Re: Stating the significance of Lehman & Yao in the nbtree README

From: Peter Geoghegan <pg(at)heroku(dot)com>
To: Heikki Linnakangas <hlinnakangas(at)vmware(dot)com>
Cc: Amit Kapila <amit(dot)kapila16(at)gmail(dot)com>, Pg Hackers <pgsql-hackers(at)postgresql(dot)org>
Subject: Re: Stating the significance of Lehman & Yao in the nbtree README
Date: 2014-09-11 20:47:43
Message-ID: CAM3SWZSvV2YQkJR_hYzv14v_qpMGNu+HfVKrd-Wnp+KFZEmGfg@mail.gmail.com
Views: Raw Message | Whole Thread | Download mbox | Resend email
Thread:
Lists: pgsql-hackers

On Tue, Sep 9, 2014 at 12:01 AM, Heikki Linnakangas
<hlinnakangas(at)vmware(dot)com> wrote:
>> + Lehman and Yao don't require read locks, but assume that in-memory
>> + copies of tree pages are unshared.

> This is the existing paragraph, just moved to different place in the README.

That's right - it seemed to make just as much sense to talk about that
here, while doing so establishes the context of talking about how what
we do differs from the canonical algorithm (which I think is true of
real-world L&Y implementations generally).
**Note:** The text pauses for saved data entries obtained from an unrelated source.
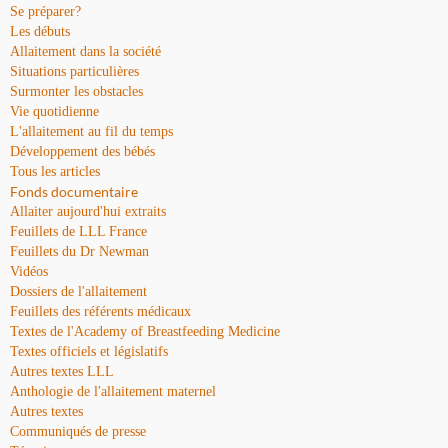
Se préparer?
Les débuts
Allaitement dans la société
Situations particulières
Surmonter les obstacles
Vie quotidienne
L'allaitement au fil du temps
Développement des bébés
Tous les articles
Fonds documentaire
Allaiter aujourd'hui extraits
Feuillets de LLL France
Feuillets du Dr Newman
Vidéos
Dossiers de l'allaitement
Feuillets des référents médicaux
Textes de l'Academy of Breastfeeding Medicine
Textes officiels et législatifs
Autres textes LLL
Anthologie de l'allaitement maternel
Autres textes
Communiqués de presse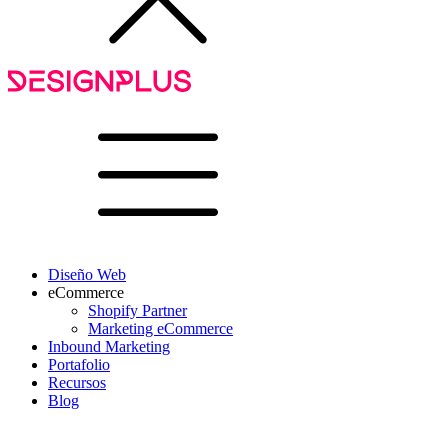
Diseño Web
eCommerce
Shopify Partner
Marketing eCommerce
Inbound Marketing
Portafolio
Recursos
Blog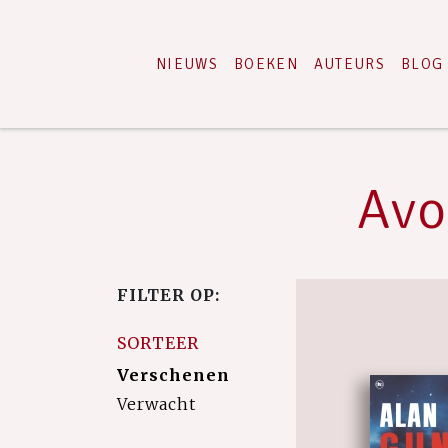
NIEUWS
BOEKEN
AUTEURS
BLOG
Avo
FILTER OP:
SORTEER
Verschenen
Verwacht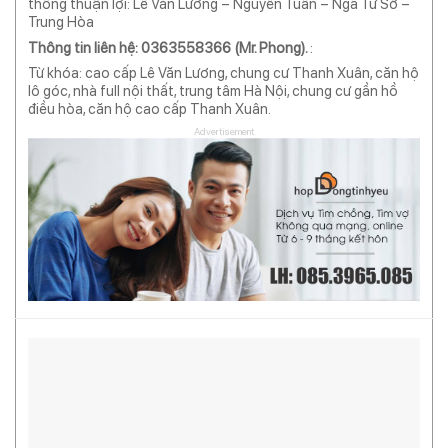
thông thuận lợi: Lê Văn Lương – Nguyễn Tuân – Ngã Tư Sở –
Trung Hòa
Thông tin liên hệ: 0363558366 (Mr. Phong).
:
Từ khóa: cao cấp Lê Văn Lương, chung cư Thanh Xuân, căn hộ
lô góc, nhà full nội thất, trung tâm Hà Nội, chung cư gần hồ
điều hòa, căn hộ cao cấp Thanh Xuân.
Advertisement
Which makes the next
paragraph easier to understand:

>> + Although it could be argued that Lehman and Yao isn't followed to the
>> + letter because single pages are read locked as the tree is descended,
>> + this is at least necessary to support deletion, a common requirement
>> + which L&Y hardly acknowledge. Read locks also ensure that B-tree
>> + pages are self-consistent (L&Y appear to assume atomic page reads and
>> + writes).
>
> This is just duplicating the existing paragraph. I don't see the point of
> this.

The point is to make clear the reason for the differences - evidently,
Amit felt it was unclear why we don't follow L&Y. I am suggesting that
L&Y's talk of having no read locks is unrealistic (it might be
realistic in the 21st century, but that's a whole other story).

>> Even with these read locks, following L&Y obviates the need
>> + of earlier schemes to hold multiple locks concurrently when descending
>> + the tree as part of servicing index scans (pessimistic lock coupling).
>> + The addition of right-links at all levels, as well as the addition of
>> + a page "high key" allows detection and dynamic recovery from
>> + concurrent page splits (that is, splits between unlocking an internal
>> + page, and subsequently locking its child page during a descent).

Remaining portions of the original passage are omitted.